Right Diagnosis; Wrong Prescription

I know that this blog tends to reiterate certain themes, but we all have our preoccupations. Those who are regular readers will recognize a couple of mine: the importance of “hiring” (electing or appointing) government officials who actually know something about government; and the critical difference between “what should we do?” and “how should we do it?”

The election of Donald Trump and his subsequent choice of cabinet officials has pretty emphatically made the case for my first premise. (There’s a Facebook meme to the effect of “If you think anyone can run  the government, I hope your next colonoscopy is performed by a plumber.”)

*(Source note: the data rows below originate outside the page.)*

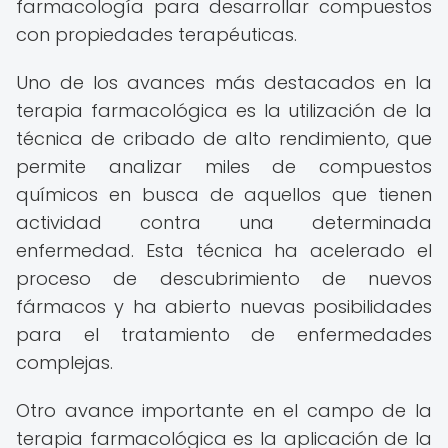
farmacología para desarrollar compuestos
con propiedades terapéuticas.
Uno de los avances más destacados en la
terapia farmacológica es la utilización de la
técnica de cribado de alto rendimiento, que
permite analizar miles de compuestos
químicos en busca de aquellos que tienen
actividad contra una determinada
enfermedad. Esta técnica ha acelerado el
proceso de descubrimiento de nuevos
fármacos y ha abierto nuevas posibilidades
para el tratamiento de enfermedades
complejas.
Otro avance importante en el campo de la
terapia farmacológica es la aplicación de la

My second preoccupation–the difference between “what” and “how”– remains less obvious. I thought of it, however, when I read this column by Catherine Rampell in the Washington Post. As she points out, it’s one thing to correctly diagnose a problem. It’s quite another to devise a remedy that will solve the problem rather than inadvertently making it worse.

By all means, let’s raise the living standards of workers at Amazon, Walmart, McDonald’s and other employers of low-wage Americans.

And, by all means, let’s raise Jeffrey P. Bezos’s taxes, too. The founder of Amazon (and owner of The Post) is the wealthiest man in the world. He didn’t need the tax cut that Republicans just gave people like him.

But the sloppily designed Stop Bad Employers by Zeroing Out Subsidies Act (a.k.a., ahem, the “Stop BEZOS Act”) is a terrible way to do either of these things. It’s virtually guaranteed to hurt the very low-income working families its sponsors want to help.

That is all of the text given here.